Ainsi, même si on a peu d’information sur l’état d’avancement des ratifications de la réforme par les pays de l’UEMOA, la France, elle, a parachevé son processus et l’a transmis à ses partenaires. Elle peut donc désormais avancer pour les étapes qui la concernent. Pourtant, des zones d’ombres subsistent dans le processus.

Telles que les choses se présentent, les parlements et la société civile d’Afrique ne sont pas associés à la démarche. Il n’est pas clair si la BCEAO a signé cette convention dans le cadre de l’indépendance dont elle jouit sur les questions monétaires ou si elle en a reçu l’ordre des dirigeants de ses pays membres.

Le contenu de la convention peut expliquer la discrétion qui entoure la démarche. La France s’y positionne avec plusieurs avantages.

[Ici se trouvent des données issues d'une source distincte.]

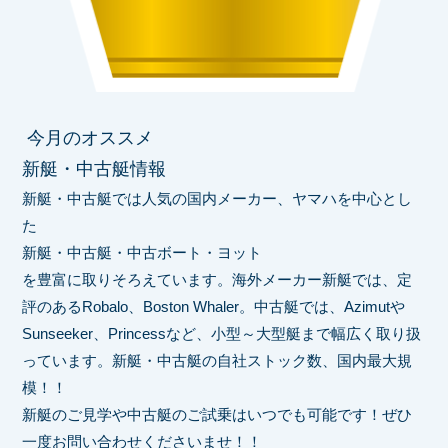
今月のオススメ
新艇・中古艇情報
新艇・中古艇では人気の国内メーカー、ヤマハを中心とし
た
新艇・中古艇・中古ボート・ヨット
を豊富に取りそろえています。海外メーカー新艇では、定
評のあるRobalo、Boston Whaler。中古艇では、Azimutや
Sunseeker、Princessなど、小型～大型艇まで幅広く取り扱
っています。新艇・中古艇の自社ストック数、国内最大規
模！！
新艇のご見学や中古艇のご試乗はいつでも可能です！ぜひ
一度お問い合わせくださいませ！！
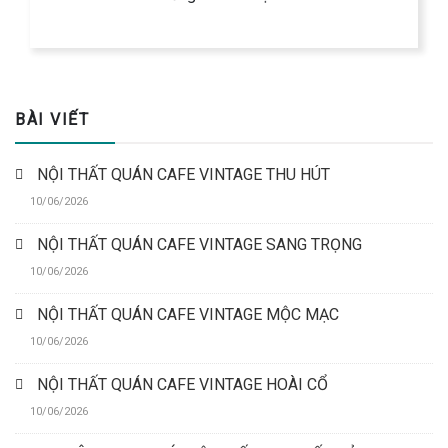
BÀI VIẾT
NỘI THẤT QUÁN CAFE VINTAGE THU HÚT
10/06/2026
NỘI THẤT QUÁN CAFE VINTAGE SANG TRỌNG
10/06/2026
NỘI THẤT QUÁN CAFE VINTAGE MỘC MẠC
10/06/2026
NỘI THẤT QUÁN CAFE VINTAGE HOÀI CỔ
10/06/2026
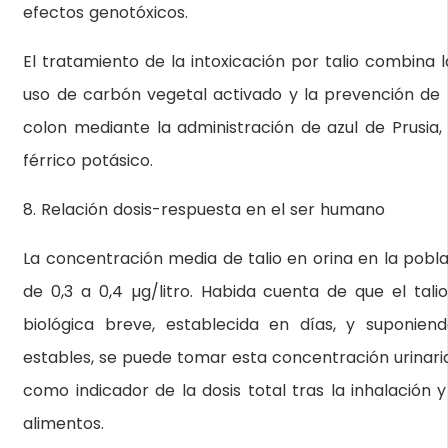
efectos genotóxicos.
El tratamiento de la intoxicación por talio combina la
uso de carbón vegetal activado y la prevención de 
colon mediante la administración de azul de Prusia, 
férrico potásico.
8. Relación dosis-respuesta en el ser humano
La concentración media de talio en orina en la pobl
de 0,3 a 0,4 µg/litro. Habida cuenta de que el tali
biológica breve, establecida en días, y suponien
estables, se puede tomar esta concentración urinari
como indicador de la dosis total tras la inhalación y
alimentos.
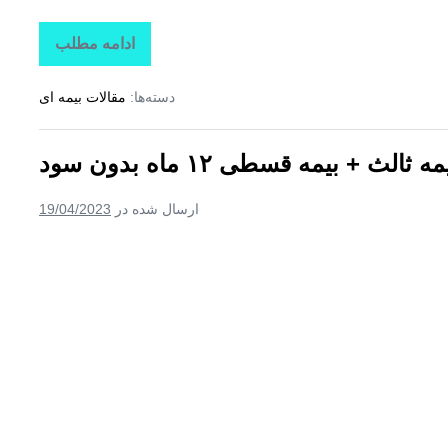
ادامه مطلب
خرید
اینترنتی
بیمه
دسته‌ها:
مقالات بیمه ای
ثالث
+بیمه
آنلاین
+
ثالث + بیمه قسطی ۱۲ ماه بدون سود
بیمه
بدون
پیش
ارسال شده در
19/04/2023
پرداخت
+
بیمه
بدون
سود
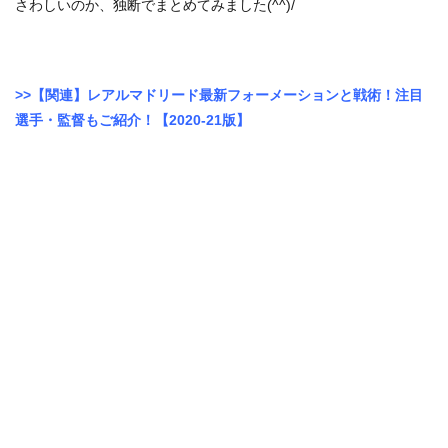
さわしいのか、独断でまとめてみました(^^)/
>>【関連】レアルマドリード最新フォーメーションと戦術！注目
選手・監督もご紹介！【2020-21版】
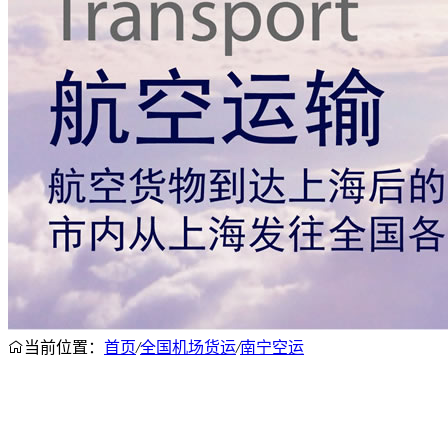
当前位置：
首页
/
全国机场货运
/
南宁空运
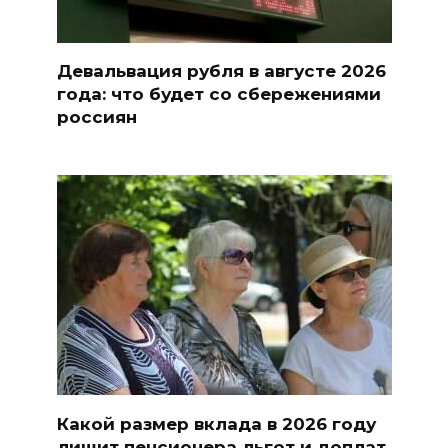
Девальвация рубля в августе 2026
года: что будет со сбережениями
россиян
Какой размер вклада в 2026 году
лишит пенсионера льгот и доплат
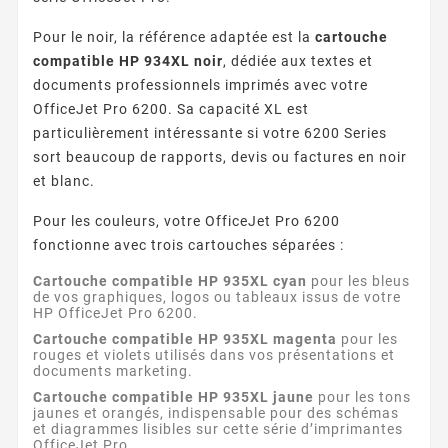
Pour le noir, la référence adaptée est la
cartouche
compatible HP 934XL noir
, dédiée aux textes et
documents professionnels imprimés avec votre
OfficeJet Pro 6200. Sa capacité XL est
particulièrement intéressante si votre 6200 Series
sort beaucoup de rapports, devis ou factures en noir
et blanc.
Pour les couleurs, votre OfficeJet Pro 6200
fonctionne avec trois cartouches séparées :
Cartouche compatible HP 935XL cyan
pour les bleus
de vos graphiques, logos ou tableaux issus de votre
HP OfficeJet Pro 6200.
Cartouche compatible HP 935XL magenta
pour les
rouges et violets utilisés dans vos présentations et
documents marketing.
Cartouche compatible HP 935XL jaune
pour les tons
jaunes et orangés, indispensable pour des schémas
et diagrammes lisibles sur cette série d’imprimantes
OfficeJet Pro.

  •    Pour jouer son rôle de garant, elle a obtenu d’être informée « régulièrement» des transactions financières de la sous-région avec l’extérieur. Cette seule disposition lui confère un avantage sur beaucoup d’autres pays qui souhaitent investir dans la zone (article 5 de l’accord de coopération).
  •     Aussi la garantie de la France ne jouerait pas de manière automatique si l’UEMOA était à court de devises. Sa banque centrale et ses pays membres devront appliquer d’abord une série de solutions alternatives, dont le recours à leurs ressources auprès du Fonds Monétaire International (article 5 de la convention de garantie).
  •    Plus contraignant, si la France doit faire jouer sa garantie, celle-ci sera facturée à l’UEMOA. Ainsi la sous-région, en plus de mettre gratuitement ses informations stratégiques à la disposition de la France, lui donnera un chèque, le cas échéant.
  •    La convention de garantie prévoit enfin que, si elle est activée, les pays de l’UEMOA devront dès ce moment-là déposer 80% (article 7) de tous les paiements en devises qu’ils recevront. Avant la réforme, cette exigence était de 50% et les dépôts de ces devises sur le compte des opérations étaient rémunérés.
  •    Le document comporte aussi des annexes qui n’ont pas été rendus publics. La réforme du Franc CFA de l’UEMOA est défendue par la France comme un changement majeur. Mais on voit mal ce que l’UEMOA a gagné dans cette réforme.

Sur ce sujet très délicat, les pays de la sous-région ne font pas beaucoup de déclarations officielles, ajoutant davantage aux incertitudes. Mais certains indices poussent à la réflexion. Il y a par exemple l’ascension de l’économiste Kako Nubukpo, connu pour ses positions anti-CFA, qui est devenu conseiller économique du président de la Commission de l’UEMOA début janvier 2021 lorsqu’entrait officiellement en vigueur la convention de garantie. Par la suite, il a été nommé Commissaire de son pays (Togo) au sein de l’institution.